Benicio del Toro gives Penn a run for his money as the scene-stealer of the movie, playing the wry and ultra-cool Sergio St. Carlos, a martial arts instructor who doubles as a self-described “Harriet Tubman for Latinos,” and Bob’s closest ally when all hell breaks loose. But it’s Chase Infiniti who gives the star-making performance as an ordinary girl thrust into extraordinary circumstances, and who transforms herself into an action hero.

Willa encounters an old member of the revolutionary group.

Warner Bros.

Shot on 35 mm film with VistaVision cameras by Anderson’s Licorice Pizza collaborator Michael Bauman, One Battle After Another looks jaw-droppingly gorgeous. Every setpiece sings and every frame looks like a painting, with Anderson lovingly turning shabby, overlooked midwestern towns into towering Americana backdrops. It makes the film’s potent political themes — which are inarguable, especially when the action builds to a face-off with corrupt American military in a sanctuary city — feel all the more timeless.

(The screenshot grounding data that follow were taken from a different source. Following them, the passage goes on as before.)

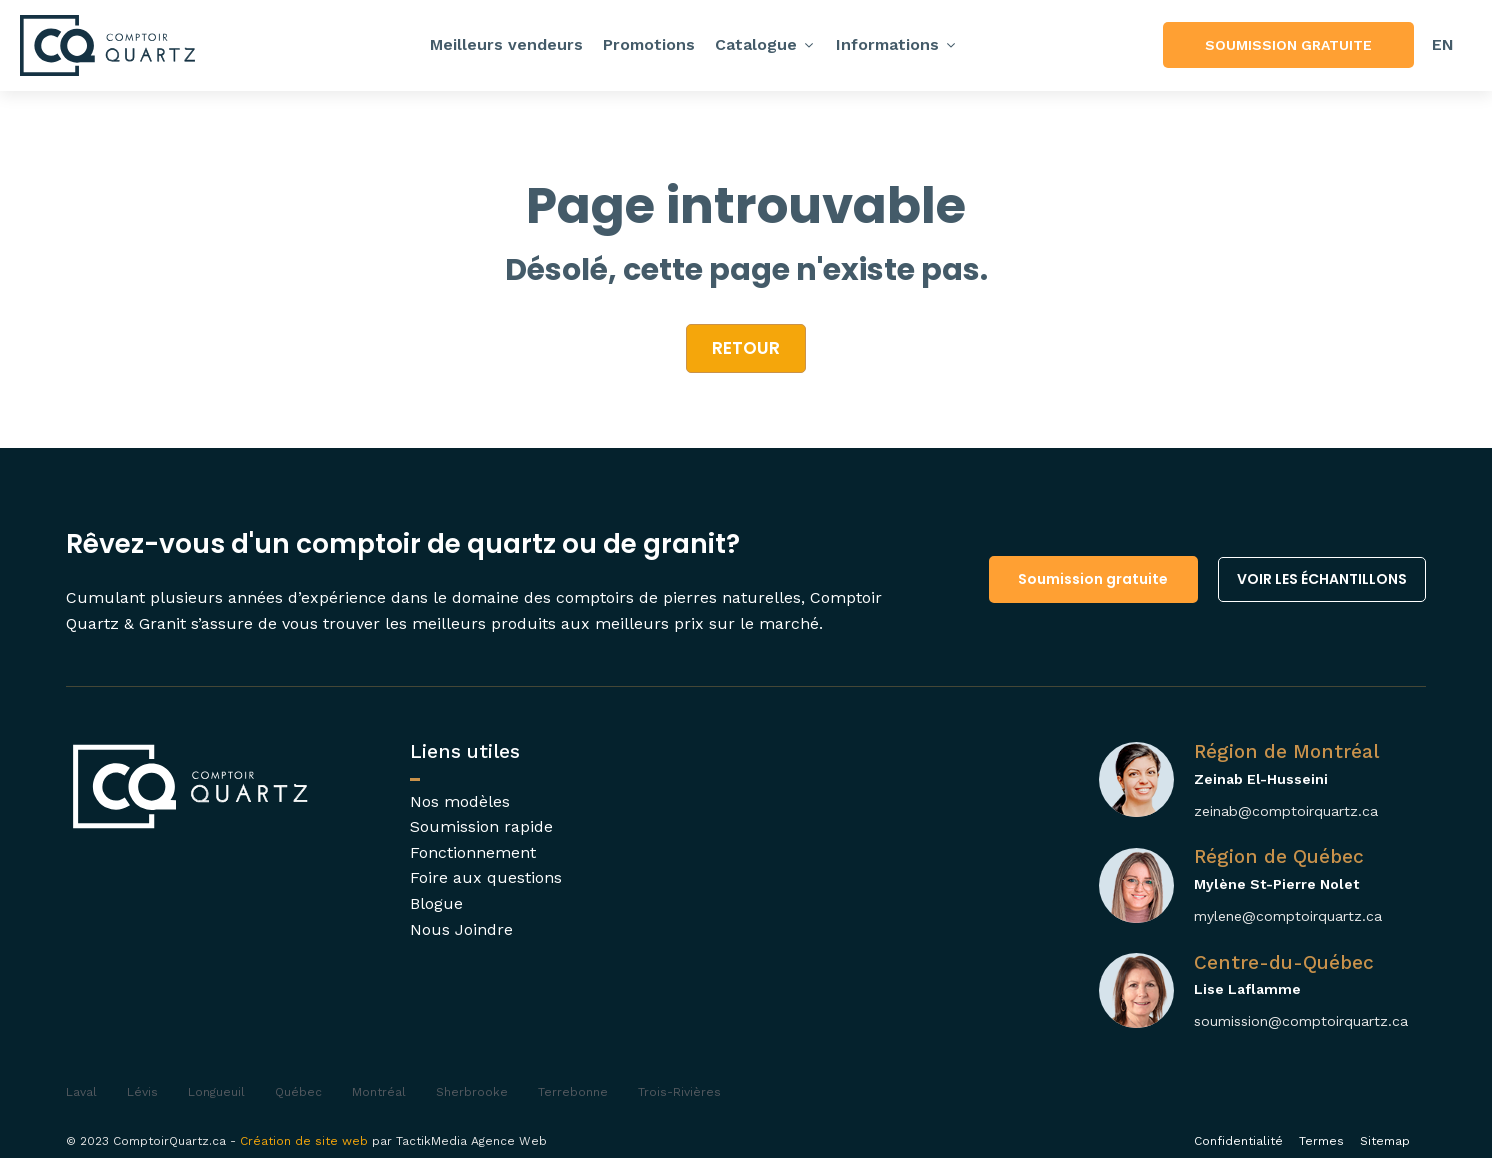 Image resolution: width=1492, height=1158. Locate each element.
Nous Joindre (461, 929)
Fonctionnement (473, 852)
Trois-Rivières (679, 1092)
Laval (81, 1092)
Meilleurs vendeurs (506, 44)
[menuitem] (1443, 45)
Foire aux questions (486, 877)
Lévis (142, 1092)
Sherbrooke (472, 1092)
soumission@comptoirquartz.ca (1301, 1021)
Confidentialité (1238, 1141)
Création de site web (304, 1141)
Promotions (649, 44)
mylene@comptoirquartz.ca (1288, 916)
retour (746, 348)
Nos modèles (460, 801)
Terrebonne (573, 1092)
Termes (1321, 1141)
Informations (897, 44)
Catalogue (765, 44)
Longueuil (216, 1092)
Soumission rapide (481, 826)
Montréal (379, 1092)
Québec (298, 1092)
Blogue (436, 903)
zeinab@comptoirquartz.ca (1286, 811)
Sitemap (1385, 1141) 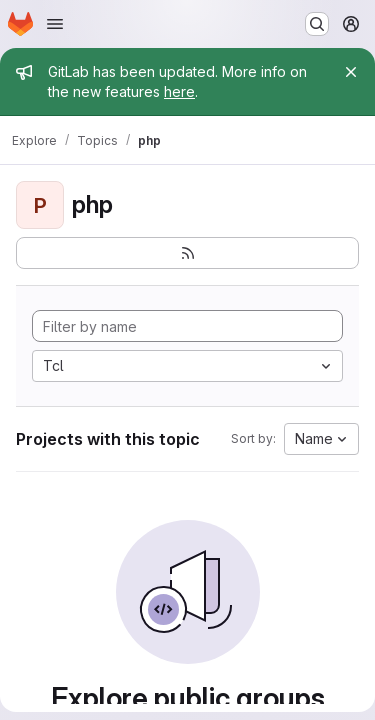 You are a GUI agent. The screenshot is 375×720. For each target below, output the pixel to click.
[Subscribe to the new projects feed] (187, 253)
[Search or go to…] (317, 24)
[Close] (351, 72)
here (179, 91)
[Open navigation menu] (55, 24) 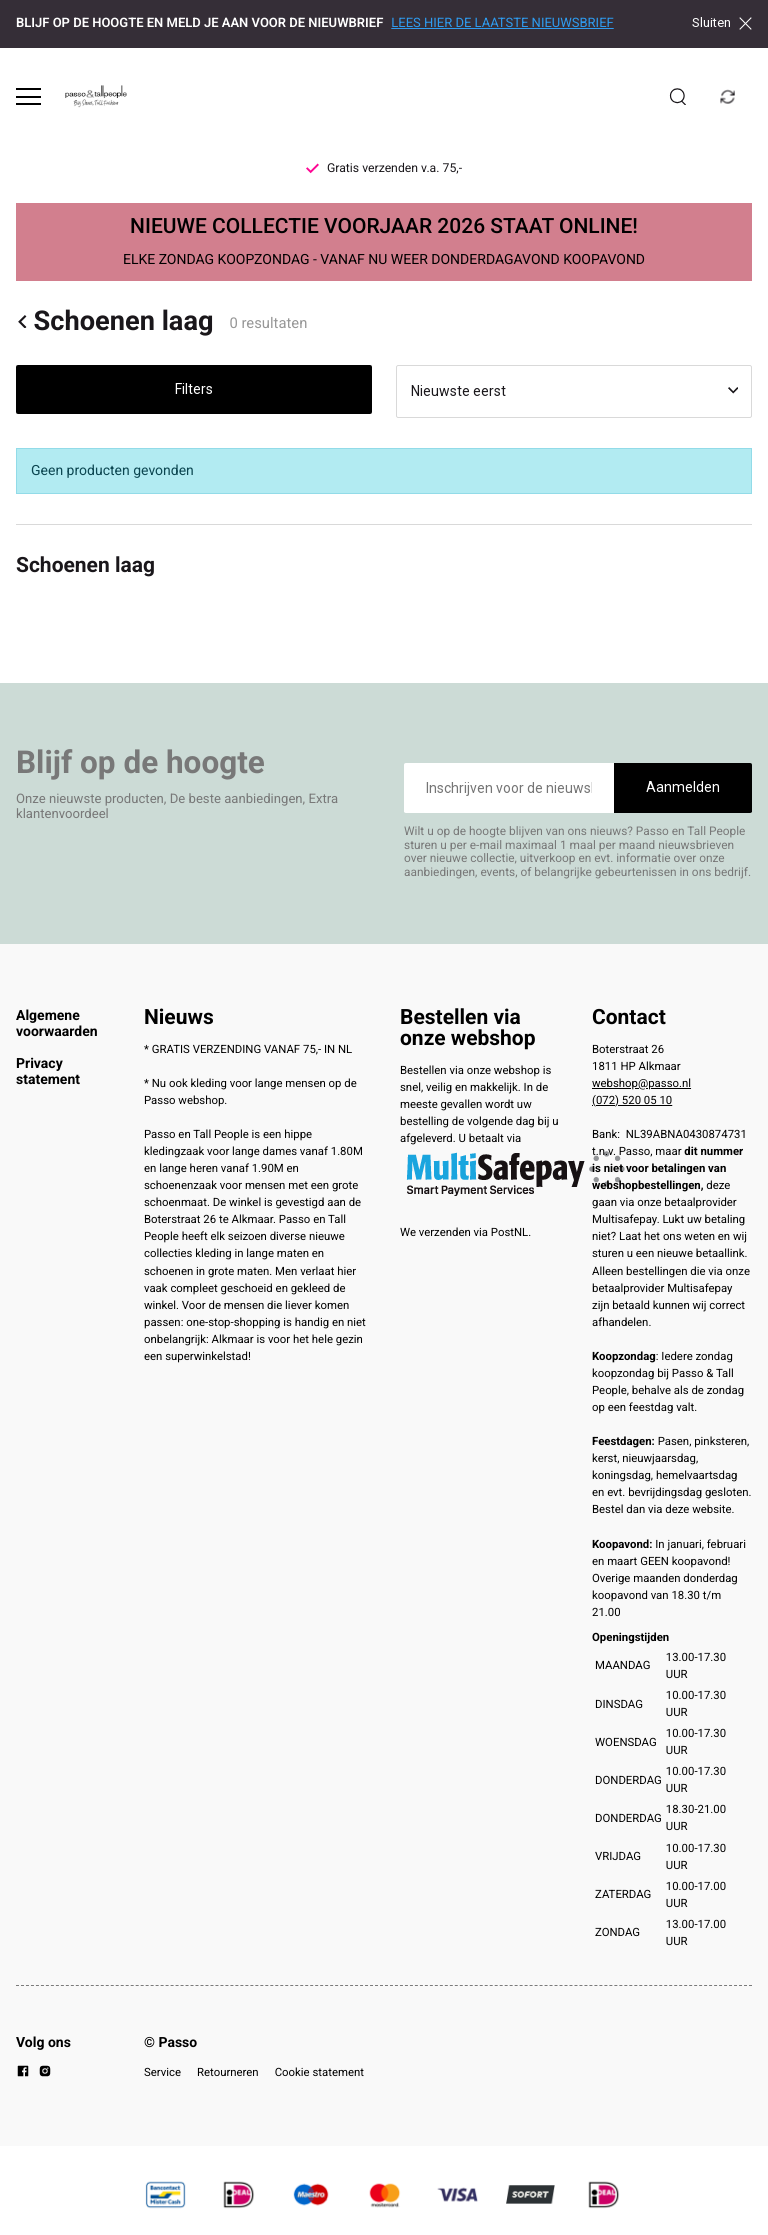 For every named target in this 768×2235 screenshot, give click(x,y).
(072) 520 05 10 (632, 1100)
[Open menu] (28, 96)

With the current political climate more poisonous and fraught than ever, it turns out the 2025 movie release that best captures the feeling of living in today’s doomscrolling hellscape is a movie that Anderson has been trying to make for decades, based on a story set during another cultural tipping point. Today, and perhaps for decades more, One Battle After Another is the urgently relevant benchmark by which every “timely” movie should be measured.

One Battle After Another opens in theaters September 26.